Als Mitglied einer verfassungsfeindlichen Partei wie der NPD darf Nerstheimer laut Waffengesetz keine Waffen besitzen. Ein Hinweis darauf, dass der wegen Volksverhetzung verurteilte Nerstheimer dennoch in Besitz von Schusswaffen ist, liefert er dabei selbst: Ein User mit dem Namen „Mitglied Des Abgeordnetenhause N. aus Berlin“ (Fehler im Original) bewertet auf der Website des Waffenhändlers „Frankonia“ eine „Ceska CZ 75 B“ mit den Worten „Eine schöne handliche Dienstpistole“. Die am 12. Dezember 2019 verfasste Rezension überschneidet sich zeitlich mit den Sitzungen im Abgeordnetenhaus. Nutzte Nerstheimer die Zeit im Plenum fürs Shoppen? Inzwischen darf Nerstheimer nicht mehr ballern: Nach Informationen der taz wurde ihm die Waffenbesitzkarte entzogen.

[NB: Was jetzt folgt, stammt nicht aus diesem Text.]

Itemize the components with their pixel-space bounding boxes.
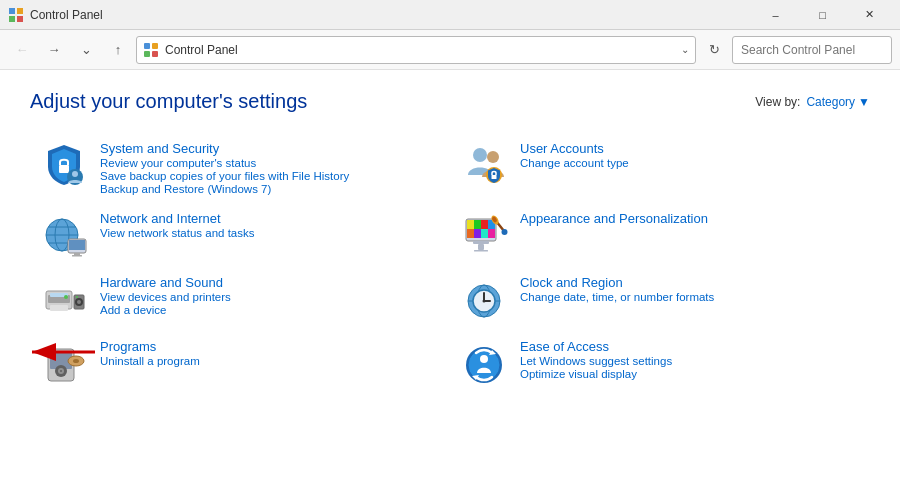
category-appearance: Appearance and Personalization xyxy=(450,203,870,267)
svg-rect-35 xyxy=(478,244,484,250)
view-by-chevron-icon: ▼ xyxy=(858,95,870,109)
user-accounts-content: User Accounts Change account type xyxy=(520,141,629,169)
category-network: Network and Internet View network status… xyxy=(30,203,450,267)
address-bar: ← → ⌄ ↑ Control Panel ⌄ ↻ xyxy=(0,30,900,70)
category-system-security: System and Security Review your computer… xyxy=(30,133,450,203)
svg-point-63 xyxy=(60,370,62,372)
ease-of-access-link-2[interactable]: Optimize visual display xyxy=(520,368,672,380)
ease-of-access-title[interactable]: Ease of Access xyxy=(520,339,609,354)
svg-point-49 xyxy=(76,296,78,298)
address-input[interactable]: Control Panel ⌄ xyxy=(136,36,696,64)
categories-grid: System and Security Review your computer… xyxy=(30,133,870,395)
clock-content: Clock and Region Change date, time, or n… xyxy=(520,275,714,303)
forward-button[interactable]: → xyxy=(40,36,68,64)
hardware-icon xyxy=(40,275,88,323)
network-icon xyxy=(40,211,88,259)
network-content: Network and Internet View network status… xyxy=(100,211,254,239)
clock-link-1[interactable]: Change date, time, or number formats xyxy=(520,291,714,303)
appearance-title[interactable]: Appearance and Personalization xyxy=(520,211,708,226)
user-accounts-icon xyxy=(460,141,508,189)
clock-title[interactable]: Clock and Region xyxy=(520,275,623,290)
hardware-content: Hardware and Sound View devices and prin… xyxy=(100,275,231,316)
ease-of-access-content: Ease of Access Let Windows suggest setti… xyxy=(520,339,672,380)
svg-rect-1 xyxy=(17,8,23,14)
hardware-link-1[interactable]: View devices and printers xyxy=(100,291,231,303)
title-bar: Control Panel – □ ✕ xyxy=(0,0,900,30)
svg-point-48 xyxy=(77,300,81,304)
category-hardware: Hardware and Sound View devices and prin… xyxy=(30,267,450,331)
view-by: View by: Category ▼ xyxy=(755,95,870,109)
svg-rect-31 xyxy=(474,229,481,238)
category-programs: Programs Uninstall a program xyxy=(30,331,450,395)
ease-of-access-link-1[interactable]: Let Windows suggest settings xyxy=(520,355,672,367)
programs-title[interactable]: Programs xyxy=(100,339,156,354)
svg-point-40 xyxy=(502,229,508,235)
address-chevron-icon: ⌄ xyxy=(681,44,689,55)
user-accounts-title[interactable]: User Accounts xyxy=(520,141,604,156)
svg-point-11 xyxy=(473,148,487,162)
view-by-label: View by: xyxy=(755,95,800,109)
system-security-link-1[interactable]: Review your computer's status xyxy=(100,157,349,169)
svg-point-12 xyxy=(487,151,499,163)
svg-rect-4 xyxy=(144,43,150,49)
view-by-value: Category xyxy=(806,95,855,109)
maximize-button[interactable]: □ xyxy=(800,0,845,30)
clock-icon xyxy=(460,275,508,323)
back-button[interactable]: ← xyxy=(8,36,36,64)
up-button[interactable]: ↑ xyxy=(104,36,132,64)
user-accounts-link-1[interactable]: Change account type xyxy=(520,157,629,169)
appearance-content: Appearance and Personalization xyxy=(520,211,708,226)
svg-rect-3 xyxy=(17,16,23,22)
system-security-link-2[interactable]: Save backup copies of your files with Fi… xyxy=(100,170,349,182)
system-security-content: System and Security Review your computer… xyxy=(100,141,349,195)
system-security-icon xyxy=(40,141,88,189)
svg-rect-27 xyxy=(474,220,481,229)
system-security-title[interactable]: System and Security xyxy=(100,141,219,156)
svg-rect-6 xyxy=(144,51,150,57)
minimize-button[interactable]: – xyxy=(753,0,798,30)
svg-point-56 xyxy=(483,300,486,303)
svg-rect-21 xyxy=(69,240,85,250)
page-header: Adjust your computer's settings View by:… xyxy=(30,90,870,113)
close-button[interactable]: ✕ xyxy=(847,0,892,30)
svg-rect-34 xyxy=(473,241,489,244)
programs-link-1[interactable]: Uninstall a program xyxy=(100,355,200,367)
network-link-1[interactable]: View network status and tasks xyxy=(100,227,254,239)
red-arrow xyxy=(20,337,100,367)
svg-rect-26 xyxy=(467,220,474,229)
hardware-title[interactable]: Hardware and Sound xyxy=(100,275,223,290)
svg-point-10 xyxy=(72,171,78,177)
hardware-link-2[interactable]: Add a device xyxy=(100,304,231,316)
ease-of-access-icon xyxy=(460,339,508,387)
svg-rect-2 xyxy=(9,16,15,22)
address-label: Control Panel xyxy=(165,43,675,57)
svg-rect-32 xyxy=(481,229,488,238)
svg-point-45 xyxy=(64,295,68,299)
category-clock: Clock and Region Change date, time, or n… xyxy=(450,267,870,331)
svg-rect-8 xyxy=(59,165,69,173)
recent-button[interactable]: ⌄ xyxy=(72,36,100,64)
svg-rect-14 xyxy=(492,175,497,179)
page-title: Adjust your computer's settings xyxy=(30,90,307,113)
svg-rect-36 xyxy=(474,250,488,252)
network-title[interactable]: Network and Internet xyxy=(100,211,221,226)
category-ease-of-access: Ease of Access Let Windows suggest setti… xyxy=(450,331,870,395)
svg-rect-28 xyxy=(481,220,488,229)
search-input[interactable] xyxy=(732,36,892,64)
view-by-select[interactable]: Category ▼ xyxy=(806,95,870,109)
control-panel-icon xyxy=(8,7,24,23)
main-content: Adjust your computer's settings View by:… xyxy=(0,70,900,415)
svg-rect-0 xyxy=(9,8,15,14)
refresh-button[interactable]: ↻ xyxy=(700,36,728,64)
window-controls: – □ ✕ xyxy=(753,0,892,30)
category-user-accounts: User Accounts Change account type xyxy=(450,133,870,203)
svg-rect-7 xyxy=(152,51,158,57)
system-security-link-3[interactable]: Backup and Restore (Windows 7) xyxy=(100,183,349,195)
svg-rect-22 xyxy=(74,253,80,255)
svg-rect-5 xyxy=(152,43,158,49)
svg-point-70 xyxy=(480,355,488,363)
folder-icon xyxy=(143,42,159,58)
title-bar-text: Control Panel xyxy=(30,8,753,22)
svg-rect-44 xyxy=(50,305,68,311)
svg-rect-23 xyxy=(72,255,82,257)
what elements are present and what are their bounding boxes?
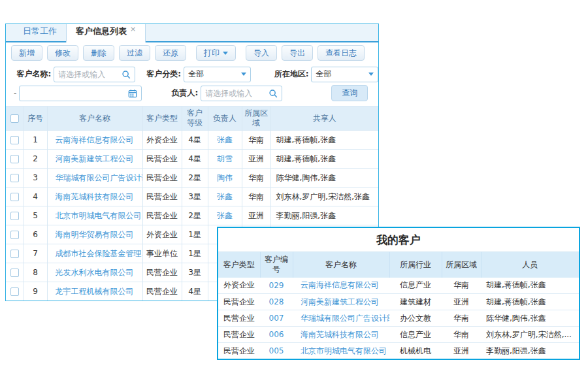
industry: 办公文教 [389, 310, 442, 327]
owner-link[interactable]: 胡雪 [217, 154, 233, 163]
row-select-cell [6, 282, 24, 301]
owner-link[interactable]: 张鑫 [217, 135, 233, 144]
tab-bar: 日常工作 客户信息列表× [6, 24, 378, 42]
region-filter-select[interactable]: 全部 [311, 67, 378, 82]
restore-button[interactable]: 还原 [155, 45, 186, 61]
region: 华南 [442, 327, 481, 343]
my-customer-row: 民营企业 005 北京市明城电气有限公司 机械机电 亚洲 李勤丽,阳强,张鑫 [218, 343, 579, 359]
customer-name-link[interactable]: 云南海祥信息有限公司 [56, 135, 134, 144]
people: 胡建,蒋德帧,张鑫 [481, 278, 579, 294]
row-checkbox[interactable] [10, 269, 19, 277]
customer-name-link[interactable]: 成都市社会保险基金管理... [56, 249, 143, 258]
tab-daily-work[interactable]: 日常工作 [14, 24, 66, 41]
filter-button[interactable]: 过滤 [119, 45, 150, 61]
col-region: 所属区域 [442, 252, 481, 278]
customer-code-link[interactable]: 006 [269, 330, 284, 339]
customer-name-link[interactable]: 北京市明城电气有限公司 [56, 211, 142, 220]
row-checkbox[interactable] [10, 231, 19, 239]
view-log-button[interactable]: 查看日志 [318, 45, 365, 61]
customer-type: 民营企业 [142, 150, 182, 169]
customer-name-link[interactable]: 河南美新建筑工程公司 [56, 154, 134, 163]
add-button[interactable]: 新增 [11, 45, 42, 61]
customer-category-value: 全部 [188, 69, 204, 80]
calendar-icon[interactable] [128, 89, 137, 98]
owner-filter-field [201, 86, 282, 101]
customer-row: 4 海南芜城科技有限公司 民营企业 3星 张鑫 华南 刘东林,罗广明,宋洁然,张… [6, 188, 378, 206]
customer-name-input[interactable] [58, 70, 122, 79]
customer-code-link[interactable]: 005 [269, 346, 284, 355]
search-icon[interactable] [122, 70, 131, 79]
shared-with: 胡建,蒋德帧,张鑫 [270, 131, 378, 150]
region: 亚洲 [242, 150, 270, 169]
owner-link[interactable]: 陶伟 [217, 173, 233, 182]
my-customer-row: 外资企业 029 云南海祥信息有限公司 信息产业 华南 胡建,蒋德帧,张鑫 [218, 278, 579, 294]
customer-code-link[interactable]: 028 [269, 297, 284, 306]
customer-name-link[interactable]: 河南美新建筑工程公司 [301, 297, 379, 306]
my-customer-row: 民营企业 007 华瑞城有限公司广告设计部 办公文教 华南 陈华健,陶伟,张鑫 [218, 310, 579, 327]
tab-close-icon[interactable]: × [130, 25, 136, 33]
row-select-cell [6, 225, 24, 244]
row-checkbox[interactable] [10, 193, 19, 201]
query-button[interactable]: 查询 [331, 85, 368, 101]
people: 胡建,蒋德帧,张鑫 [481, 294, 579, 310]
customer-code-link[interactable]: 007 [269, 314, 284, 323]
row-index: 7 [24, 244, 47, 263]
people: 陈华健,陶伟,张鑫 [481, 310, 579, 327]
region: 华南 [242, 131, 270, 150]
col-customer-type: 客户类型 [142, 106, 182, 131]
date-input[interactable] [24, 89, 128, 98]
customer-level: 1星 [182, 244, 208, 263]
search-icon[interactable] [269, 89, 278, 98]
customer-name-link[interactable]: 龙宇工程机械有限公司 [56, 287, 134, 296]
customer-level: 4星 [182, 150, 208, 169]
row-index: 5 [24, 206, 47, 225]
row-checkbox[interactable] [10, 250, 19, 258]
customer-type: 民营企业 [142, 169, 182, 188]
region: 华南 [442, 310, 481, 327]
row-checkbox[interactable] [10, 174, 19, 182]
col-people: 人员 [481, 252, 579, 278]
import-button[interactable]: 导入 [246, 45, 277, 61]
customer-type: 民营企业 [142, 206, 182, 225]
print-button[interactable]: 打印 [196, 45, 236, 61]
customer-code-link[interactable]: 029 [269, 281, 284, 290]
shared-with: 李勤丽,阳强,张鑫 [270, 206, 378, 225]
row-checkbox[interactable] [10, 136, 19, 144]
row-checkbox[interactable] [10, 212, 19, 220]
delete-button[interactable]: 删除 [83, 45, 114, 61]
owner-link[interactable]: 张鑫 [217, 192, 233, 201]
col-customer-name: 客户名称 [47, 106, 142, 131]
select-all-checkbox[interactable] [10, 114, 19, 123]
edit-button[interactable]: 修改 [47, 45, 78, 61]
customer-name-link[interactable]: 海南芜城科技有限公司 [56, 192, 134, 201]
customer-name-link[interactable]: 海南芜城科技有限公司 [301, 330, 379, 339]
date-range-separator: - [14, 89, 16, 98]
row-select-cell [6, 131, 24, 150]
row-checkbox[interactable] [10, 287, 19, 296]
region: 亚洲 [242, 206, 270, 225]
customer-name-link[interactable]: 华瑞城有限公司广告设计部 [301, 314, 389, 323]
customer-name-link[interactable]: 海南明华贸易有限公司 [56, 230, 134, 239]
customer-row: 3 华瑞城有限公司广告设计部 民营企业 2星 陶伟 华南 陈华健,陶伟,张鑫 [6, 169, 378, 188]
customer-type: 民营企业 [142, 188, 182, 206]
customer-name-link[interactable]: 光发水利水电有限公司 [56, 268, 134, 277]
chevron-down-icon [368, 73, 374, 76]
customer-type: 外资企业 [142, 225, 182, 244]
customer-name-link[interactable]: 华瑞城有限公司广告设计部 [56, 173, 143, 182]
owner-filter-label: 负责人: [150, 88, 198, 99]
chevron-down-icon [223, 52, 228, 55]
customer-name-link[interactable]: 北京市明城电气有限公司 [301, 346, 387, 355]
tab-customer-list[interactable]: 客户信息列表× [66, 24, 146, 42]
customer-name-link[interactable]: 云南海祥信息有限公司 [301, 280, 379, 289]
row-select-cell [6, 169, 24, 188]
print-button-label: 打印 [204, 48, 220, 59]
region: 华南 [242, 188, 270, 206]
filter-row-2: - 负责人: 查询 [6, 84, 378, 103]
owner-filter-input[interactable] [205, 89, 269, 98]
customer-type: 民营企业 [218, 327, 260, 343]
row-checkbox[interactable] [10, 155, 19, 163]
export-button[interactable]: 导出 [282, 45, 313, 61]
customer-category-select[interactable]: 全部 [184, 67, 251, 82]
col-customer-type: 客户类型 [218, 252, 260, 278]
owner-link[interactable]: 张鑫 [217, 211, 233, 220]
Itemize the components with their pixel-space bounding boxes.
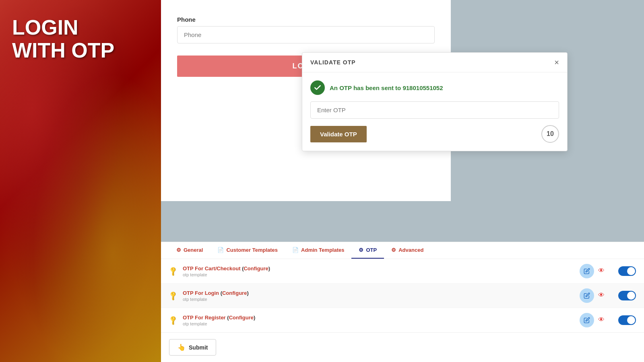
tab-admin-templates[interactable]: 📄 Admin Templates (285, 242, 351, 259)
otp-actions-login: 👁 (580, 288, 636, 303)
tab-customer-templates[interactable]: 📄 Customer Templates (210, 242, 285, 259)
close-button[interactable]: × (554, 58, 559, 66)
eye-icon-cart[interactable]: 👁 (598, 267, 606, 275)
edit-button-cart[interactable] (580, 264, 594, 278)
phone-label: Phone (177, 16, 435, 23)
check-circle-icon (310, 80, 325, 95)
submit-area: 👆 Submit (161, 332, 644, 362)
phone-input[interactable] (177, 26, 435, 43)
right-panel: Phone LOGIN VALIDATE OTP × An OTP has be… (161, 0, 644, 362)
toggle-login[interactable] (618, 291, 636, 300)
eye-icon-login[interactable]: 👁 (598, 292, 606, 300)
doc-icon-customer: 📄 (217, 247, 224, 253)
doc-icon-admin: 📄 (292, 247, 299, 253)
edit-button-login[interactable] (580, 288, 594, 303)
gear-icon-advanced: ⚙ (391, 247, 396, 253)
settings-tabs: ⚙ General 📄 Customer Templates 📄 Admin T… (161, 242, 644, 259)
tab-advanced-label: Advanced (398, 247, 423, 253)
tab-advanced[interactable]: ⚙ Advanced (384, 242, 431, 259)
otp-actions-register: 👁 (580, 313, 636, 327)
otp-sub-register: otp template (183, 321, 580, 326)
left-panel: LOGIN WITH OTP (0, 0, 161, 362)
key-icon-cart: 🔑 (167, 265, 179, 277)
otp-row-register: 🔑 OTP For Register (Configure) otp templ… (161, 308, 644, 332)
otp-input[interactable] (310, 101, 559, 119)
otp-modal-header: VALIDATE OTP × (302, 53, 567, 72)
tab-general[interactable]: ⚙ General (169, 242, 210, 259)
configure-link-cart[interactable]: Configure (244, 265, 268, 272)
otp-modal-title: VALIDATE OTP (310, 59, 356, 66)
tab-otp-label: OTP (366, 247, 377, 253)
otp-row-login: 🔑 OTP For Login (Configure) otp template (161, 284, 644, 308)
otp-info-cart: OTP For Cart/Checkout (Configure) otp te… (183, 265, 580, 277)
tab-otp[interactable]: ⚙ OTP (351, 242, 384, 259)
otp-row-cart: 🔑 OTP For Cart/Checkout (Configure) otp … (161, 259, 644, 284)
otp-title-login: OTP For Login (Configure) (183, 290, 580, 296)
eye-icon-register[interactable]: 👁 (598, 316, 606, 324)
toggle-cart[interactable] (618, 266, 636, 276)
tab-customer-label: Customer Templates (226, 247, 278, 253)
otp-title-register: OTP For Register (Configure) (183, 315, 580, 321)
timer-display: 10 (541, 125, 559, 143)
gear-icon-general: ⚙ (176, 247, 181, 253)
otp-sub-login: otp template (183, 297, 580, 302)
key-icon-login: 🔑 (167, 290, 179, 301)
otp-info-login: OTP For Login (Configure) otp template (183, 290, 580, 302)
otp-actions-cart: 👁 (580, 264, 636, 278)
otp-success-text: An OTP has been sent to 918010551052 (330, 84, 443, 91)
configure-link-login[interactable]: Configure (222, 290, 247, 296)
validate-otp-button[interactable]: Validate OTP (310, 126, 367, 142)
title-line1: LOGIN (12, 16, 114, 39)
otp-title-cart: OTP For Cart/Checkout (Configure) (183, 265, 580, 272)
settings-panel: ⚙ General 📄 Customer Templates 📄 Admin T… (161, 242, 644, 362)
otp-sub-cart: otp template (183, 272, 580, 277)
toggle-register[interactable] (618, 315, 636, 325)
otp-modal-body: An OTP has been sent to 918010551052 Val… (302, 72, 567, 151)
hand-icon: 👆 (178, 343, 186, 351)
otp-modal: VALIDATE OTP × An OTP has been sent to 9… (302, 52, 568, 151)
submit-label: Submit (189, 344, 208, 351)
title-line2: WITH OTP (12, 39, 114, 62)
tab-admin-label: Admin Templates (301, 247, 344, 253)
login-title: LOGIN WITH OTP (12, 16, 114, 62)
configure-link-register[interactable]: Configure (229, 315, 254, 321)
otp-info-register: OTP For Register (Configure) otp templat… (183, 315, 580, 326)
submit-button[interactable]: 👆 Submit (169, 339, 216, 356)
otp-success-message: An OTP has been sent to 918010551052 (310, 80, 559, 95)
otp-validate-row: Validate OTP 10 (310, 125, 559, 143)
gear-icon-otp: ⚙ (359, 247, 363, 253)
key-icon-register: 🔑 (167, 315, 179, 326)
tab-general-label: General (184, 247, 203, 253)
edit-button-register[interactable] (580, 313, 594, 327)
otp-settings-content: 🔑 OTP For Cart/Checkout (Configure) otp … (161, 259, 644, 332)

Nerstheimer scheitert bei Landtagswahlen
Nun verliert Nerstheimer auch seinen Sitz im Abgeordnetenhaus: Bei den letzten Wahlen vergangene Woche reichte das Wahlergebnis von lediglich 128 Stimmen und 0,6 Prozent Nerstheimer nicht mehr für ein Mandat aus. Zwar verspricht eine Kandidatur für die NPD so oder so wenig Erfolg, wie die sehr schlechten Wahlergebnisse der letzten Jahre zeigen, jedoch haben sicherlich auch die beschriebenen Fehltritte ihr Übriges getan.